WHAT YOU NEED TO DO. Each record that follows should be duplicated exactly, except for its pictures.

INPUT.
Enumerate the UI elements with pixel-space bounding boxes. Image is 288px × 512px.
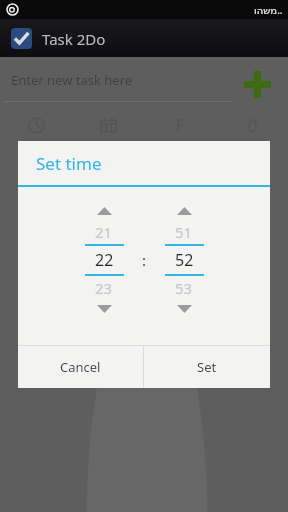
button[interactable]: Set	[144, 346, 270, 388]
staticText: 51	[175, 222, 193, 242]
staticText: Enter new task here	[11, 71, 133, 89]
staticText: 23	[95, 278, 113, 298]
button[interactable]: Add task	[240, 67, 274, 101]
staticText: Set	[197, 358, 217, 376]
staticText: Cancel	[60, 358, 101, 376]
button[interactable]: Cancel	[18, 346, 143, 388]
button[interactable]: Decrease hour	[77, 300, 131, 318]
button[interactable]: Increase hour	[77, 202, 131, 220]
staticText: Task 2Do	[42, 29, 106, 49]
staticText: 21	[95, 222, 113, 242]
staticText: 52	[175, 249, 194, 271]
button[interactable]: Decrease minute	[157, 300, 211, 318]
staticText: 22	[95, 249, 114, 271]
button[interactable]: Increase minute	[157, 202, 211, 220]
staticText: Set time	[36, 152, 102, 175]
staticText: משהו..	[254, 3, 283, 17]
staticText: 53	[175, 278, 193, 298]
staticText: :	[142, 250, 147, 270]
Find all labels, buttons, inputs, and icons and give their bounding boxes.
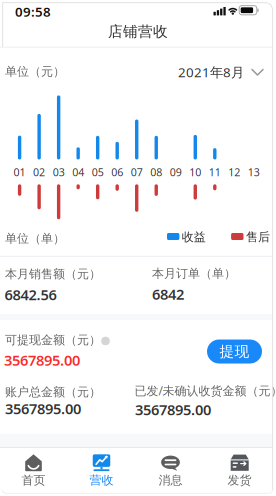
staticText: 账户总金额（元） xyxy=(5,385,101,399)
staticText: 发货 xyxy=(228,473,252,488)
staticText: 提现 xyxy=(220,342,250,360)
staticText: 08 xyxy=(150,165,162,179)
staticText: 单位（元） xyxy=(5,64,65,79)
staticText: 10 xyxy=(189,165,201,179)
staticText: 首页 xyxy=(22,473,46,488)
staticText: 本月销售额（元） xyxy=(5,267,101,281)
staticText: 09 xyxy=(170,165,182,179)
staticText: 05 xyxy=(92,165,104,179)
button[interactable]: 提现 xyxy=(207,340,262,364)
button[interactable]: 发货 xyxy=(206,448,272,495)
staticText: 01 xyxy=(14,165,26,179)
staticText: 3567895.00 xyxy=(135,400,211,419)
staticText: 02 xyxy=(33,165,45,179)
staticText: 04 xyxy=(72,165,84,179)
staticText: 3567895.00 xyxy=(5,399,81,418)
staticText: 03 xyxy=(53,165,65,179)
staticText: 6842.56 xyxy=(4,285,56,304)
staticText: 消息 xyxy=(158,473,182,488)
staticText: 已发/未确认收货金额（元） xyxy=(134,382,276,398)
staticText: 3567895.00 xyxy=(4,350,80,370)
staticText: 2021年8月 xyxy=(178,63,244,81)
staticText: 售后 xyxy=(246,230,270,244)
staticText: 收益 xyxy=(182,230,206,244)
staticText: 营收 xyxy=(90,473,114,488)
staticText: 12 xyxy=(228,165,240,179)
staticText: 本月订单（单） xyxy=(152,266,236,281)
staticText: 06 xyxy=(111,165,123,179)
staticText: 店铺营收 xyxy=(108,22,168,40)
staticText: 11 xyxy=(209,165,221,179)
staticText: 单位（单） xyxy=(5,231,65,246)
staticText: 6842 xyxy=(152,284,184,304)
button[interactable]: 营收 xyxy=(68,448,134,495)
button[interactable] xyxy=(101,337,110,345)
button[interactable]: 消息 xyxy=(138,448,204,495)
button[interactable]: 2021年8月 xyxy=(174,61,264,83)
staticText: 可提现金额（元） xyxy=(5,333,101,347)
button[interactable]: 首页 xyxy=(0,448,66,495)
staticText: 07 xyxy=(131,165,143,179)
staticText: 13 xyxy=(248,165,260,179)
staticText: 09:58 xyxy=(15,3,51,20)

RESPONSE.
Enumerate the UI elements with pixel-space bounding boxes. Image is 288px × 512px.
button[interactable]: Set	[144, 346, 270, 388]
staticText: 51	[175, 222, 193, 242]
staticText: Enter new task here	[11, 71, 133, 89]
staticText: 23	[95, 278, 113, 298]
button[interactable]: Add task	[240, 67, 274, 101]
staticText: Set	[197, 358, 217, 376]
staticText: Cancel	[60, 358, 101, 376]
button[interactable]: Cancel	[18, 346, 143, 388]
button[interactable]: Decrease hour	[77, 300, 131, 318]
button[interactable]: Increase hour	[77, 202, 131, 220]
staticText: Task 2Do	[42, 29, 106, 49]
staticText: 21	[95, 222, 113, 242]
staticText: 52	[175, 249, 194, 271]
button[interactable]: Decrease minute	[157, 300, 211, 318]
staticText: 22	[95, 249, 114, 271]
button[interactable]: Increase minute	[157, 202, 211, 220]
staticText: Set time	[36, 152, 102, 175]
staticText: משהו..	[254, 3, 283, 17]
staticText: 53	[175, 278, 193, 298]
staticText: :	[142, 250, 147, 270]
Find all labels, buttons, inputs, and icons and give their bounding boxes.
staticText: 账户总金额（元） xyxy=(5,385,101,399)
staticText: 发货 xyxy=(228,473,252,488)
staticText: 提现 xyxy=(220,342,250,360)
staticText: 08 xyxy=(150,165,162,179)
staticText: 单位（元） xyxy=(5,64,65,79)
staticText: 10 xyxy=(189,165,201,179)
staticText: 首页 xyxy=(22,473,46,488)
staticText: 本月销售额（元） xyxy=(5,267,101,281)
staticText: 09 xyxy=(170,165,182,179)
staticText: 05 xyxy=(92,165,104,179)
button[interactable]: 提现 xyxy=(207,340,262,364)
button[interactable]: 发货 xyxy=(206,448,272,495)
staticText: 01 xyxy=(14,165,26,179)
staticText: 3567895.00 xyxy=(135,400,211,419)
staticText: 02 xyxy=(33,165,45,179)
staticText: 04 xyxy=(72,165,84,179)
staticText: 3567895.00 xyxy=(5,399,81,418)
staticText: 03 xyxy=(53,165,65,179)
staticText: 6842.56 xyxy=(4,285,56,304)
staticText: 消息 xyxy=(158,473,182,488)
staticText: 已发/未确认收货金额（元） xyxy=(134,382,276,398)
staticText: 3567895.00 xyxy=(4,350,80,370)
staticText: 2021年8月 xyxy=(178,63,244,81)
staticText: 售后 xyxy=(246,230,270,244)
staticText: 收益 xyxy=(182,230,206,244)
staticText: 营收 xyxy=(90,473,114,488)
staticText: 12 xyxy=(228,165,240,179)
staticText: 本月订单（单） xyxy=(152,266,236,281)
staticText: 06 xyxy=(111,165,123,179)
staticText: 店铺营收 xyxy=(108,22,168,40)
staticText: 11 xyxy=(209,165,221,179)
staticText: 单位（单） xyxy=(5,231,65,246)
staticText: 6842 xyxy=(152,284,184,304)
button[interactable]: 营收 xyxy=(68,448,134,495)
button[interactable] xyxy=(101,337,110,345)
button[interactable]: 消息 xyxy=(138,448,204,495)
button[interactable]: 2021年8月 xyxy=(174,61,264,83)
staticText: 可提现金额（元） xyxy=(5,333,101,347)
button[interactable]: 首页 xyxy=(0,448,66,495)
staticText: 07 xyxy=(131,165,143,179)
staticText: 13 xyxy=(248,165,260,179)
staticText: 09:58 xyxy=(15,3,51,20)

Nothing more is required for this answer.